- Task prompt
Within the records below, filter for lines carrying the word "Oficial" and copy them.

- Source material

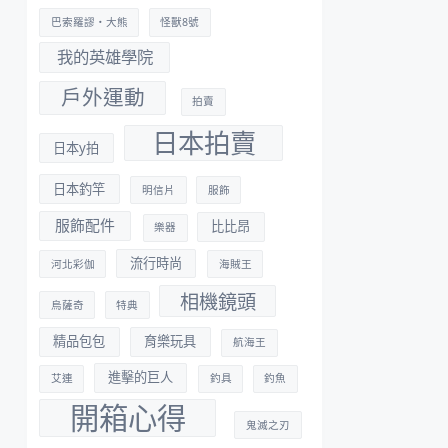
巴索羅謬・大熊
怪獸8號
我的英雄學院
戶外運動
拍賣
日本拍賣
日本y拍
日本釣竿
明信片
服飾
服飾配件
比比昂
樂器
流行時尚
河北彩伽
海賊王
相機鏡頭
烏薩奇
特典
精品包包
育樂玩具
航海王
進擊的巨人
艾連
釣具
釣魚
開箱心得
鬼滅之刃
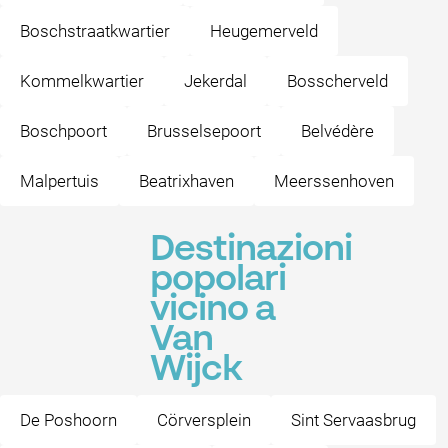
Boschstraatkwartier
Heugemerveld
Kommelkwartier
Jekerdal
Bosscherveld
Boschpoort
Brusselsepoort
Belvédère
Malpertuis
Beatrixhaven
Meerssenhoven
Destinazioni
popolari
vicino a
Van
Wijck
De Poshoorn
Cörversplein
Sint Servaasbrug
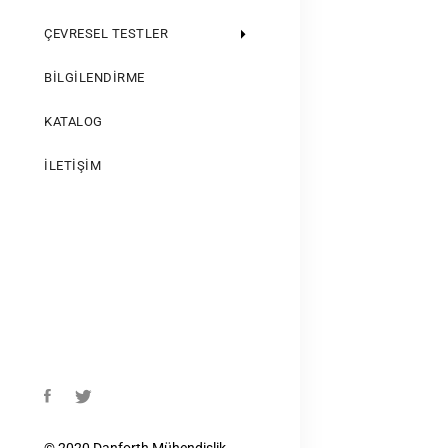
ÇEVRESEL TESTLER
BILGILENDIRME
KATALOG
İLETIŞIM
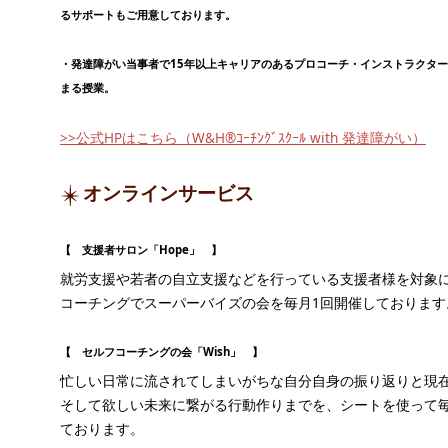
るサポートもご用意しております。
・発達障がい当事者で15年以上キャリアのあるプロコーチ・インストラクタ
まる授業。
>>公式HPはこちら（W&H®ｺｰﾁﾝｸﾞｽｸｰﾙ with 発達障がい）
オンラインサービス
【 支援者サロン「Hope」 】
就労支援や若者の自立支援などを行っている支援者様を対象
コーチングでスーパーバイズの会を毎月1回開催しております
【 セルフコーチングの会「Wish」 】
忙しい日常に流されてしまいがちな自分自身の振り返りと現
そして欲しい未来に繋がる行動作りまでを、シートを使って毎
ております。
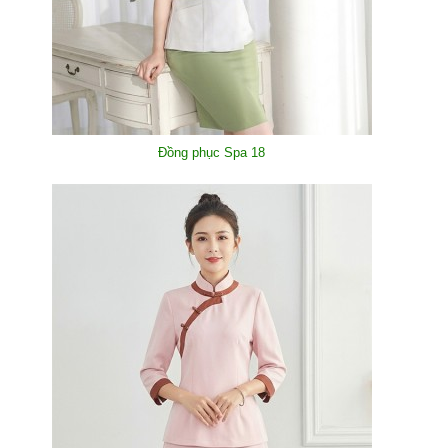
Đồng phục Spa 18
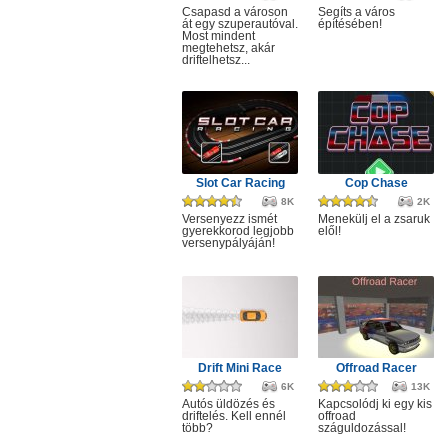
Csapasd a városon
Segíts a város
át egy szuperautóval.
építésében!
Most mindent
megtehetsz, akár
driftelhetsz...
Slot Car Racing
Cop Chase
8K
2K
Versenyezz ismét
Menekülj el a zsaruk
gyerekkorod legjobb
elől!
versenypályáján!
Drift Mini Race
Offroad Racer
6K
13K
Autós üldözés és
Kapcsolódj ki egy kis
driftelés. Kell ennél
offroad
több?
száguldozással!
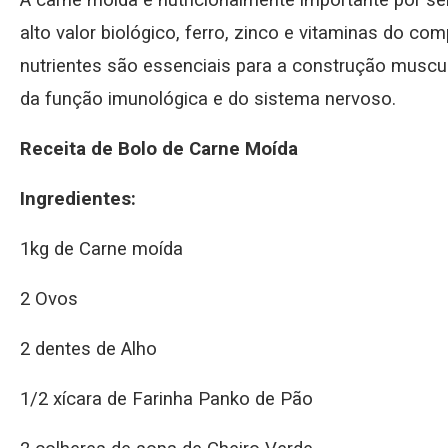
alto valor biológico, ferro, zinco e vitaminas do c
nutrientes são essenciais para a construção musc
da função imunológica e do sistema nervoso.
Receita
de Bolo de Carne Moída
Ingredientes:
1kg de Carne moída
2 Ovos
2 dentes de Alho
1/2 xícara de Farinha Panko de Pão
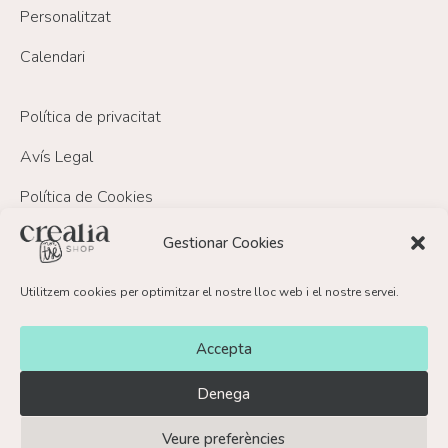
Personalitzat
Calendari
Política de privacitat
Avís Legal
Política de Cookies
Política de devolucions i reemborsament
Gestionar Cookies
Utilitzem cookies per optimitzar el nostre lloc web i el nostre servei.
FAQ’s
Contacte
Accepta
Denega
Veure preferències
© Crealia Shop 2026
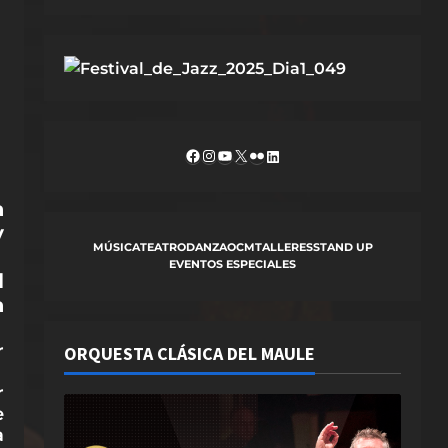
Facebook
Instagram
YouTube
X
Flickr
LinkedIn
a
y
MÚSICA
TEATRO
DANZA
OCM
TALLERES
STAND UP
EVENTOS ESPECIALES
l
a
r
ORQUESTA CLÁSICA DEL MAULE
r
e
a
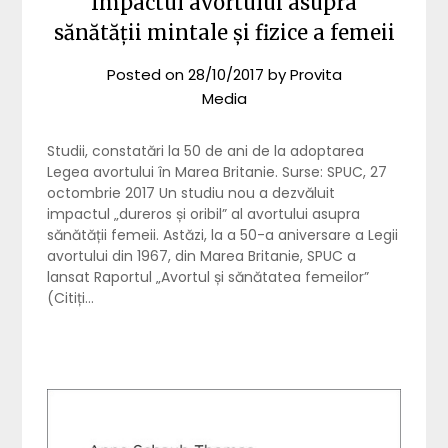
Impactul avortului asupra
sănătății mintale și fizice a femeii
Posted on
28/10/2017
by
Provita
Media
Studii, constatări la 50 de ani de la adoptarea
Legea avortului în Marea Britanie. Surse: SPUC, 27
octombrie 2017 Un studiu nou a dezvăluit
impactul „dureros și oribil” al avortului asupra
sănătății femeii. Astăzi, la a 50-a aniversare a Legii
avortului din 1967, din Marea Britanie, SPUC a
lansat Raportul „Avortul și sănătatea femeilor”
(Citiți…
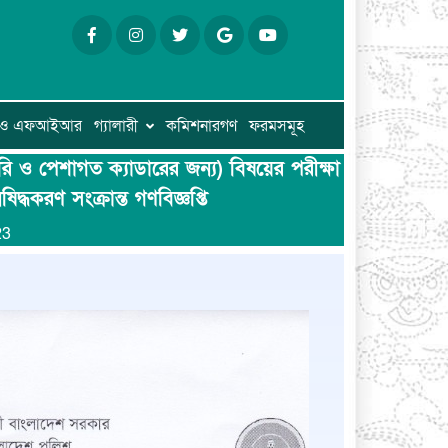
ি ও এফআইআর
গ্যালারী
কমিশনারগণ
ফরমসমূহ
রি ও পেশাগত ক্যাডারের জন্য) বিষয়ের পরীক্ষা
্ধকরণ সংক্রান্ত গণবিজ্ঞপ্তি
23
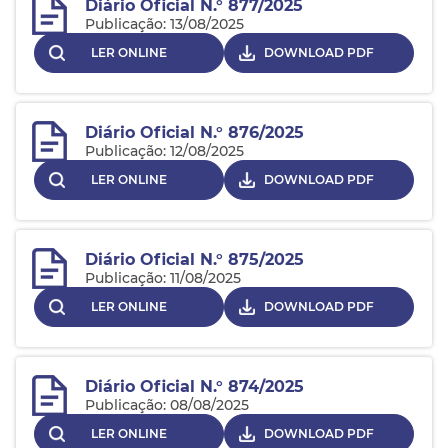
Diário Oficial N.° 877/2025
Publicação: 13/08/2025
LER ONLINE
DOWNLOAD PDF
Diário Oficial N.° 876/2025
Publicação: 12/08/2025
LER ONLINE
DOWNLOAD PDF
Diário Oficial N.° 875/2025
Publicação: 11/08/2025
LER ONLINE
DOWNLOAD PDF
Diário Oficial N.° 874/2025
Publicação: 08/08/2025
LER ONLINE
DOWNLOAD PDF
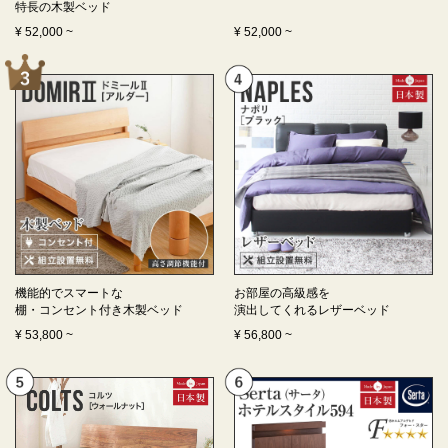
特長の
木製ベッド
¥
52,000
~
¥
52,000
~
機能的でスマートな
お部屋の高級感を
棚・コンセント付き
木製ベッド
演出してくれる
レザーベッド
¥
53,800
~
¥
56,800
~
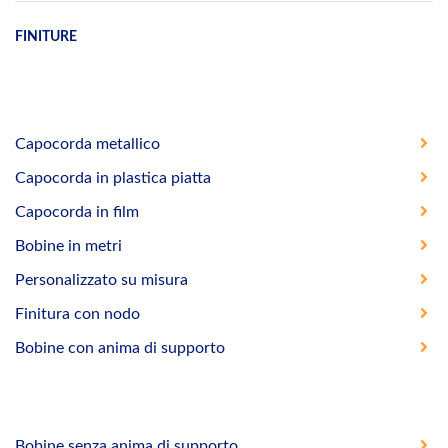
FINITURE
Capocorda metallico
Capocorda in plastica piatta
Capocorda in film
Bobine in metri
Personalizzato su misura
Finitura con nodo
Bobine con anima di supporto
Bobine senza anima di supporto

- Solution to the problem
Diário Oficial N.° 877/2025
Diário Oficial N.° 876/2025
Diário Oficial N.° 875/2025
Diário Oficial N.° 874/2025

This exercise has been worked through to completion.